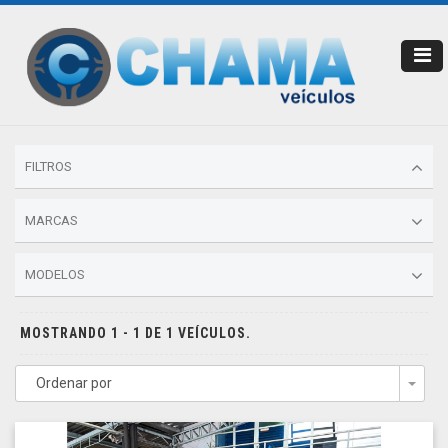
FILTROS
MARCAS
MODELOS
MOSTRANDO 1 - 1 DE 1 VEÍCULOS.
Ordenar por
Togg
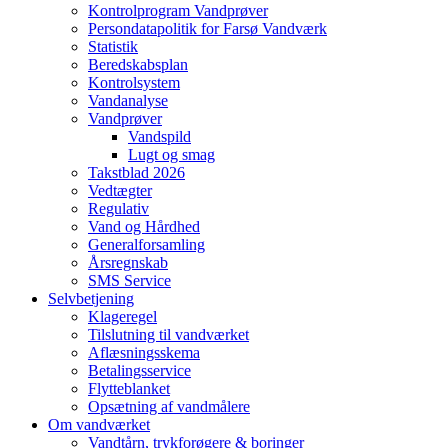
Kontrolprogram Vandprøver
Persondatapolitik for Farsø Vandværk
Statistik
Beredskabsplan
Kontrolsystem
Vandanalyse
Vandprøver
Vandspild
Lugt og smag
Takstblad 2026
Vedtægter
Regulativ
Vand og Hårdhed
Generalforsamling
Årsregnskab
SMS Service
Selvbetjening
Klageregel
Tilslutning til vandværket
Aflæsningsskema
Betalingsservice
Flytteblanket
Opsætning af vandmålere
Om vandværket
Vandtårn, trykforøgere & boringer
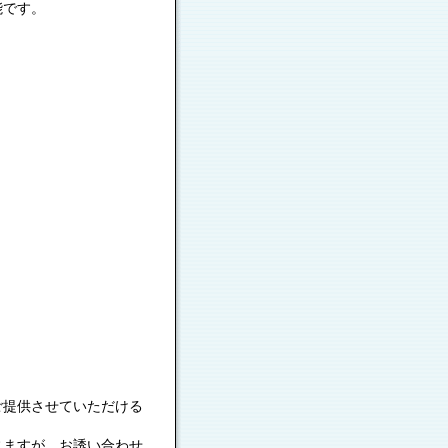
能です。
ご提供させていただける
じますが、お誘い合わせ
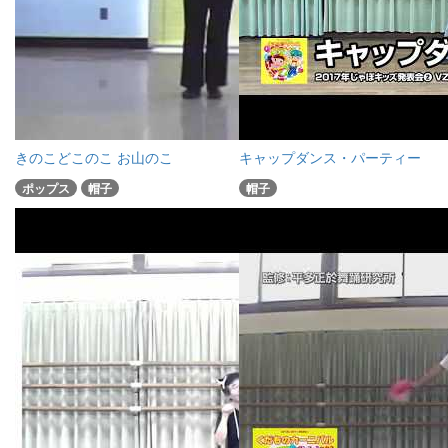
きのこどこのこ お山のこ
キャップダンス・パーティー
ポップス
帽子
帽子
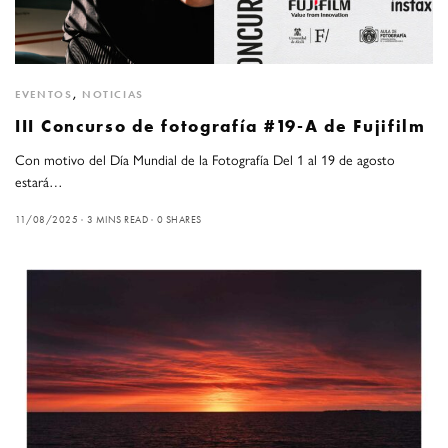
EVENTOS
,
NOTICIAS
III Concurso de fotografía #19-A de Fujifilm
Con motivo del Día Mundial de la Fotografía Del 1 al 19 de agosto
estará…
11/08/2025
3 MINS READ
0 SHARES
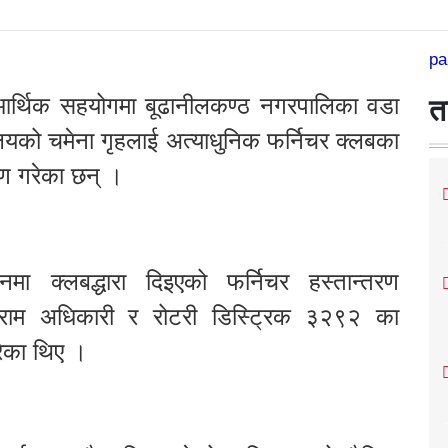
pa
आर्थिक सहयोगमा बूढानीलकण्ठ नगरपालिका वडा
त
यालयको चमेना गृहलाई अत्याधुनिक फर्निचर क्लबका
रण गरेका छन् ।
्टिनमा क्लबद्धारा दिइएको फर्निचर हस्तान्तरण
िकराम अधिकारी र रोटरी डिस्ट्रिक ३२९२ का
गरेका थिए ।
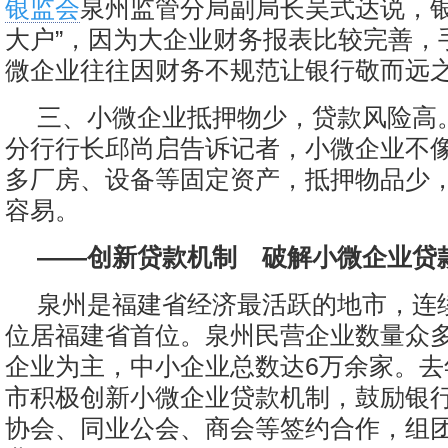
银监会
泉州监管分局副局长吴式达说，银
大户”，因为大企业财务报表比较完善，
微企业往往因财务不规范让银行敬而远
三、小微企业抵押物少，贷款风险高
分行行长邱尚启告诉记者，小微企业不
多厂房、设备等固定资产，抵押物品少
容易。
——创新贷款机制 破解小微企业贷
泉州是福建省经济最活跃的地市，连续
位居福建省首位。泉州民营企业数量众
企业为主，中小企业总数达6万余家。去
市积极创新小微企业贷款机制，鼓励银
协会、同业公会、商会等签约合作，组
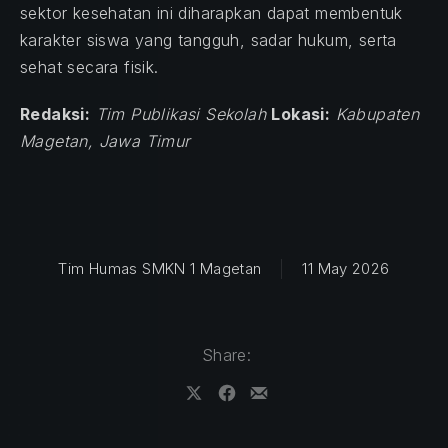
sektor kesehatan ini diharapkan dapat membentuk
karakter siswa yang tangguh, sadar hukum, serta
sehat secara fisik.
Redaksi:
Tim Publikasi Sekolah
Lokasi:
Kabupaten
Magetan, Jawa Timur
Tim Humas SMKN 1 Magetan
11 May 2026
Share:
Share on X
Share on Facebook
Share by Email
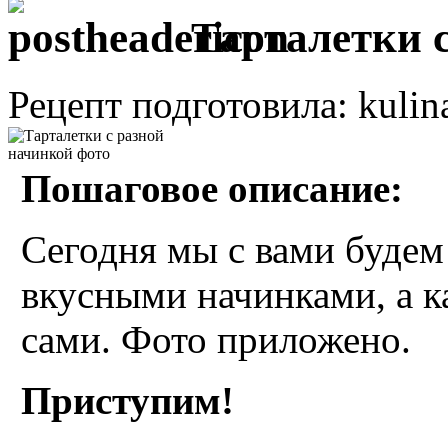
Тарталетки с
Рецепт подготовила: kulin
Пошаговое описание:
Сегодня мы с вами будем 
вкусными начинками, а к
сами. Фото приложено.
Приступим!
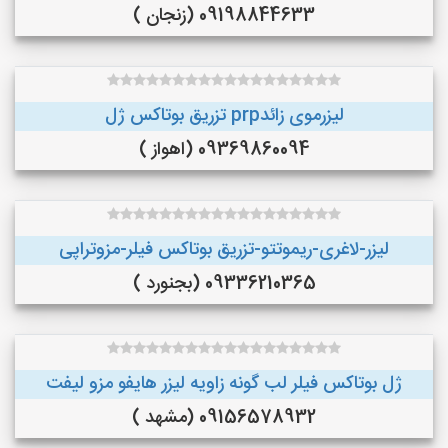
09198844633 (زنجان )
لیزرموی زائدprp تزریق بوتاکس ژل
09369860094 (اهواز )
لیزر-لاغری-ریموتتو-تزریق بوتاکس فیلر-مزوتراپی
09336210365 (بجنورد )
ژل بوتاکس فیلر لب گونه زاویه لیزر هایفو مزو لیفت
09156578932 (مشهد )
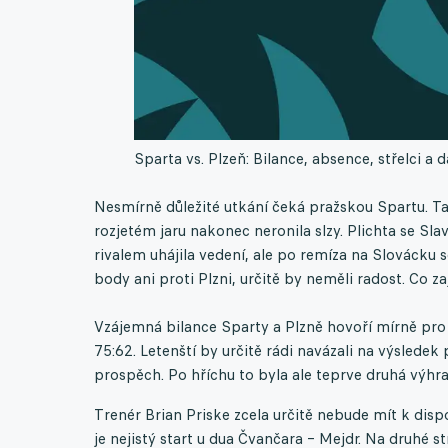
Sparta vs. Plzeň: Bilance, absence, střelci a d
Nesmírně důležité utkání čeká pražskou Spartu. 
rozjetém jaru nakonec neronila slzy. Plichta se Sl
rivalem uhájila vedení, ale po remíza na Slovácku s
body ani proti Plzni, určitě by neměli radost. Co z
Vzájemná bilance Sparty a Plzně hovoří mírně pro P
75:62. Letenští by určitě rádi navázali na výsledek
prospěch. Po hříchu to byla ale teprve druhá výhr
Trenér Brian Priske zcela určitě nebude mít k disp
je nejistý start u dua Čvančara – Mejdr. Na druhé 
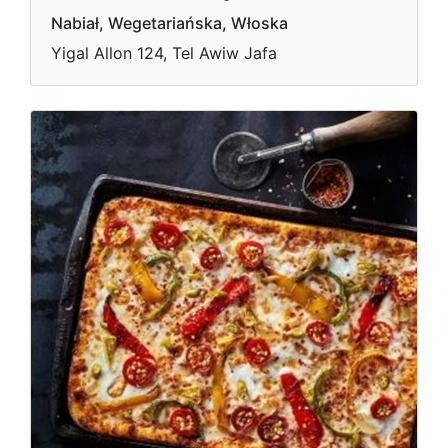
Nabiał, Wegetariańska, Włoska
Yigal Allon 124, Tel Awiw Jafa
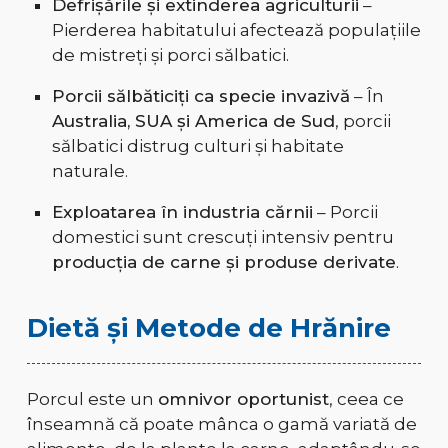
Defrișările și extinderea agriculturii
–
Pierderea habitatului afectează populațiile
de mistreți și porci sălbatici.
Porcii sălbăticiți ca specie invazivă
– În
Australia, SUA și America de Sud
, porcii
sălbatici distrug culturi și habitate
naturale.
Exploatarea în industria cărnii
– Porcii
domestici sunt crescuți intensiv pentru
producția de carne și produse derivate
.
Dietă și Metode de Hrănire
Porcul este un
omnivor oportunist
, ceea ce
înseamnă că poate mânca o gamă variată de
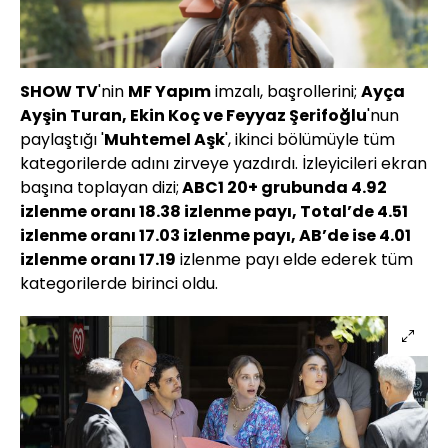
SHOW TV
'nin
MF Yapım
imzalı, başrollerini;
Ayça
Ayşin Turan, Ekin Koç ve Feyyaz Şerifoğlu
'nun
paylaştığı '
Muhtemel Aşk
', ikinci bölümüyle tüm
kategorilerde adını zirveye yazdırdı. İzleyicileri ekran
başına toplayan dizi;
ABC1 20+ grubunda 4.92
izlenme oranı 18.38 izlenme payı, Total’de 4.51
izlenme oranı 17.03 izlenme payı, AB’de ise 4.01
izlenme oranı 17.19
izlenme payı elde ederek tüm
kategorilerde birinci oldu.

(What this task involves): From the records above, pick out and copy each line holding the word "payı".

(Answer box):
izlenme oranı 18.38 izlenme payı, Total’de 4.51
izlenme oranı 17.03 izlenme payı, AB’de ise 4.01
izlenme payı elde ederek tüm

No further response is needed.